Friday, June 8, 2007

Blue Light Razz

There is one of the candidates on one of the debates who is getting a smattering of support from some Evangelical (mainly Fundamentalist) Christians. He is a dark horse in one of the major political parties. And it doesn't really matter which one, because debate season reminds me why I keep a safe distance from politicians.

In a speech on the floor of the House he had some things to say about the Civil Rights Act of 1964. Three years ago he was the lone congressman to vote against House Resolution 676 recognizing and honoring the 40th anniversary of the Act.

Seems like politicians feel like they have to explain why they are idiots whenever it is an election cycle.
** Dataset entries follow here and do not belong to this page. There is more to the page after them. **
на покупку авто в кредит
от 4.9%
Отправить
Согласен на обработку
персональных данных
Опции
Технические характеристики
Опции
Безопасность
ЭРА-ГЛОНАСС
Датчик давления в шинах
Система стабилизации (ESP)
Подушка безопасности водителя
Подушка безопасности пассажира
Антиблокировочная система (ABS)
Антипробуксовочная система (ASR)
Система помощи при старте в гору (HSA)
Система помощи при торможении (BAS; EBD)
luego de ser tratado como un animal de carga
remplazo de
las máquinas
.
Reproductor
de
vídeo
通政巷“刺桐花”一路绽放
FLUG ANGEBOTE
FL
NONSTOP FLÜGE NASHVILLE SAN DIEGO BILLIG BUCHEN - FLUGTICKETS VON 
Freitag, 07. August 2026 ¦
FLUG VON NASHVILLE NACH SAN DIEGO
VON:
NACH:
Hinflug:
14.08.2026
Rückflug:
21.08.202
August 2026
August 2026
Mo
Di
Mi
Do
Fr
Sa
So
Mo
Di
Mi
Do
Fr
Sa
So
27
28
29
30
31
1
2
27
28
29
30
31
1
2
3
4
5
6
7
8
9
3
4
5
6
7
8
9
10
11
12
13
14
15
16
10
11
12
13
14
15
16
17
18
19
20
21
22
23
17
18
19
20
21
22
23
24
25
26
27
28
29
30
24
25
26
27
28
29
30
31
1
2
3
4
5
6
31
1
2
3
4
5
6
You will recall that the Civil Rights Act of 1964 was passed "To enforce the constitutional right to vote, to confer jurisdiction upon the district courts of the United States to provide injunctive relief against discrimination in public accommodations, to authorize the Attorney General to institute suits to protect constitutional rights in public facilities and public education, to extend the Commission on Civil Rights, to prevent discrimination in federally assisted programs, to establish a Commission on Equal Employment Opportunity."
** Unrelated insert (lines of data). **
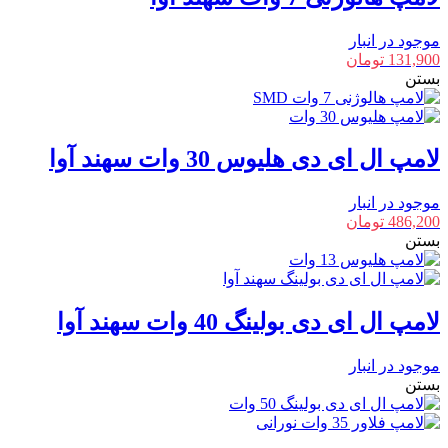
موجود در انبار
131,900
تومان
بستن
لامپ ال ای دی هلیوس 30 وات سهند آوا
موجود در انبار
486,200
تومان
بستن
لامپ ال ای دی بولینگ 40 وات سهند آوا
موجود در انبار
بستن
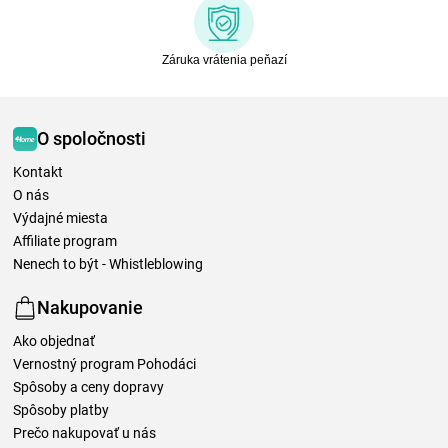
Záruka vrátenia peňazí
O spoločnosti
Kontakt
O nás
Výdajné miesta
Affiliate program
Nenech to být - Whistleblowing
Nakupovanie
Ako objednať
Vernostný program Pohodáci
Spôsoby a ceny dopravy
Spôsoby platby
Prečo nakupovať u nás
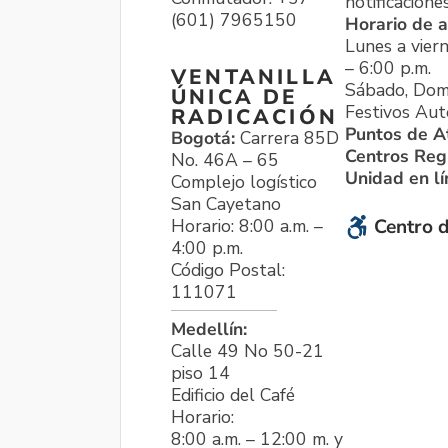
notificacione
(601) 7965150
Horario de a
Lunes a viern
– 6:00 p.m.
VENTANILLA
Sábado, Dom
ÚNICA DE
Festivos Aut
RADICACIÓN
Puntos de A
Bogotá:
Carrera 85D
Centros Reg
No. 46A – 65
Unidad en l
Complejo logístico
San Cayetano
Horario: 8:00 a.m. –
Centro d
4:00 p.m.
Código Postal:
111071
Medellín:
Calle 49 No 50-21
piso 14
Edificio del Café
Horario:
8:00 a.m. – 12:00 m. y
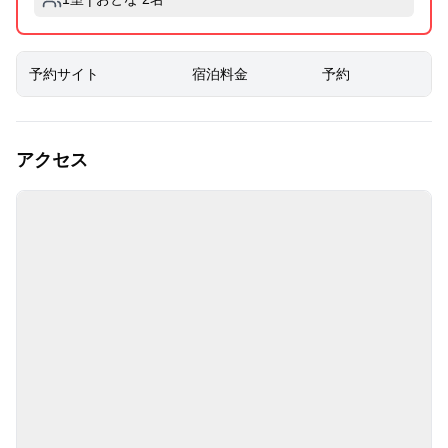
予約サイト
宿泊料金
予約
アクセス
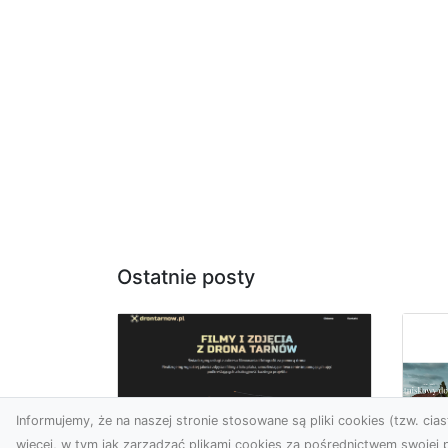
Ostatnie posty
Informujemy, że na naszej stronie stosowane są pliki cookies (tzw. ciast
więcej, w tym jak zarządzać plikami cookies za pośrednictwem swojej p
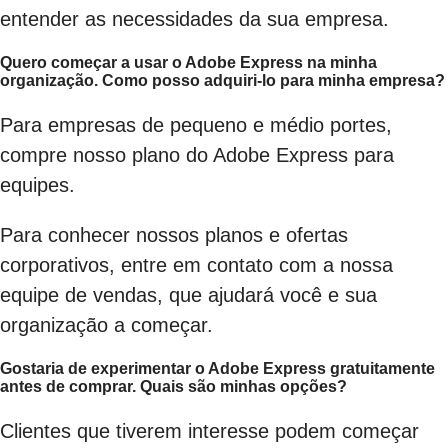
entender as necessidades da sua empresa.
Quero começar a usar o Adobe Express na minha
organização. Como posso adquiri-lo para minha empresa?
Para empresas de pequeno e médio portes,
compre nosso plano do Adobe Express para
equipes.
Para conhecer nossos planos e ofertas
corporativos, entre em contato com a nossa
equipe de vendas, que ajudará você e sua
organização a começar.
Gostaria de experimentar o Adobe Express gratuitamente
antes de comprar. Quais são minhas opções?
Clientes que tiverem interesse podem começar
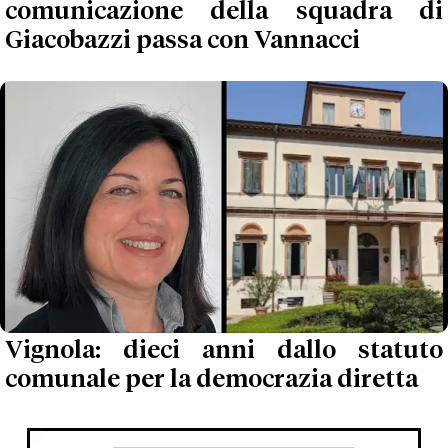
comunicazione della squadra di
Giacobazzi passa con Vannacci
Vignola: dieci anni dallo statuto
comunale per la democrazia diretta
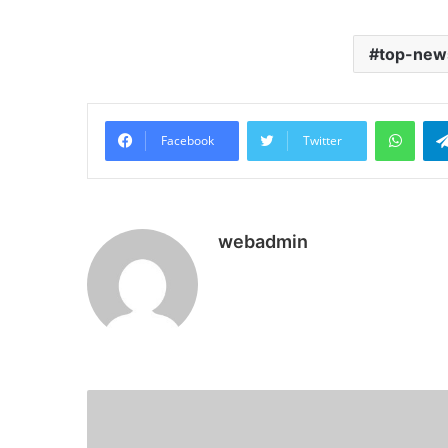
top-new
What
Facebook
Twitter
webadmin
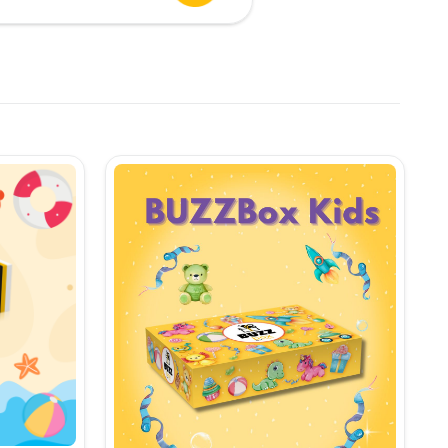
urent
te:
,90 lei.
i.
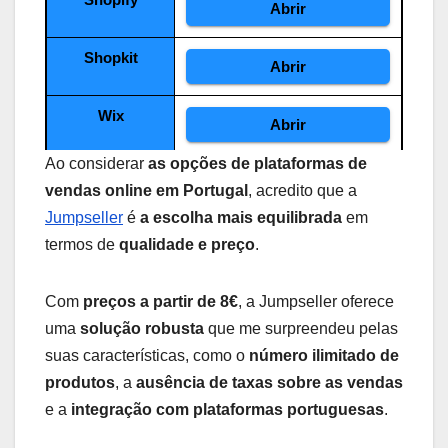
Abrir
Shopkit
Abrir
Wix
Abrir
Ao considerar
as opções de plataformas de
Características
Preços
vendas online em Portugal
, acredito que a
Jumpseller
é
a escolha mais equilibrada
em
Jumpseller
Desde 9€
termos de
qualidade e preço
.
Shopify
Desde 32€
Shopkit
Desde 12€
Com
preços a partir de 8€
, a Jumpseller oferece
uma
solução robusta
que me surpreendeu pelas
Wix
Desde 4.5€
suas características, como o
número ilimitado de
produtos
, a
ausência de taxas sobre as vendas
Características
Número de Produtos
e a
integração com plataformas portuguesas
.
Jumpseller
Ilimitados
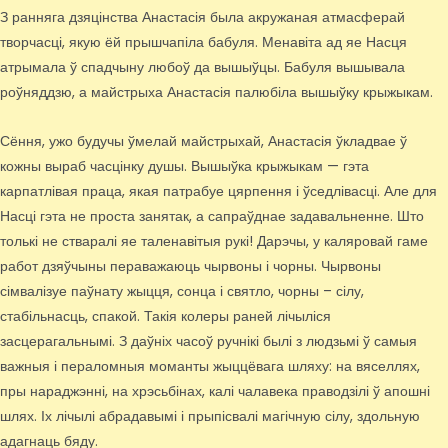
З ранняга дзяцінства Анастасія была акружаная атмасферай
творчасці, якую ёй прышчапіла бабуля. Менавіта ад яе Насця
атрымала ў спадчыну любоў да вышыўцы. Бабуля вышывала
роўняддзю, а майстрыха Анастасія палюбіла вышыўку крыжыкам.
Сёння, ужо будучы ўмелай майстрыхай, Анастасія ўкладвае ў
кожны выраб часцінку душы. Вышыўка крыжыкам — гэта
карпатлівая праца, якая патрабуе цярпення і ўседлівасці. Але для
Насці гэта не проста занятак, а сапраўднае задавальненне. Што
толькі не стваралі яе таленавітыя рукі! Дарэчы, у каляровай гаме
работ дзяўчыны пераважаюць чырвоны і чорны. Чырвоны
сімвалізуе паўнату жыцця, сонца і святло, чорны – сілу,
стабільнасць, спакой. Такія колеры раней лічыліся
засцерагальнымі. З даўніх часоў ручнікі былі з людзьмі ў самыя
важныя і пераломныя моманты жыццёвага шляху: на вяселлях,
пры нараджэнні, на хрэсьбінах, калі чалавека праводзілі ў апошні
шлях. Іх лічылі абрадавымі і прыпісвалі магічную сілу, здольную
адагнаць бяду.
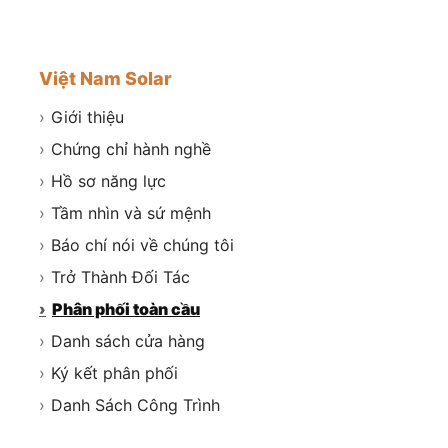
Việt Nam Solar
›
Giới thiệu
›
Chứng chỉ hành nghề
›
Hồ sơ năng lực
›
Tầm nhìn và sứ mệnh
›
Báo chí nói về chúng tôi
›
Trở Thành Đối Tác
›
Phân phối toàn cầu
›
Danh sách cửa hàng
›
Ký kết phân phối
›
Danh Sách Công Trình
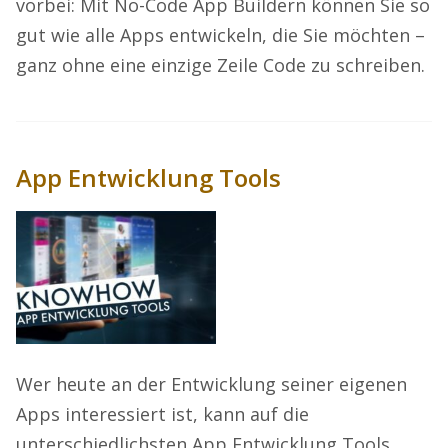
vorbei: Mit No-Code App Buildern können Sie so
gut wie alle Apps entwickeln, die Sie möchten –
ganz ohne eine einzige Zeile Code zu schreiben.
App Entwicklung Tools
Wer heute an der Entwicklung seiner eigenen
Apps interessiert ist, kann auf die
unterschiedlichsten App Entwicklung Tools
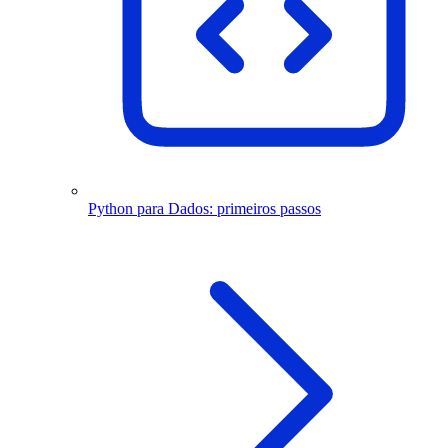
Python para Dados: primeiros passos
So among other things, it prohibited the use of Federal funds in a discriminatory fashion, barred unequal application of voter registration requirements, encouraged the desegregation of public schools and authorized the United States Attorney General to file suits to force desegregation, and banned discrimination in hotels, motels, restaurants, theaters, and all other places of public accommodations engaged in interstate commerce.

Sounds like a good thing on the surface. But it seems we need at least one politician and Presidential-hopeful to tell us why it was not smart.

But first, let's back up. Here is the gentleperson's take on the Civil War: "Lincoln's original goal was to preserve the union NOT to free the slaves. He was only pushed to emancipation by the circumstances of a prolonged Civil War; if the North had succeeded militarily sooner the slaves would not have been freed."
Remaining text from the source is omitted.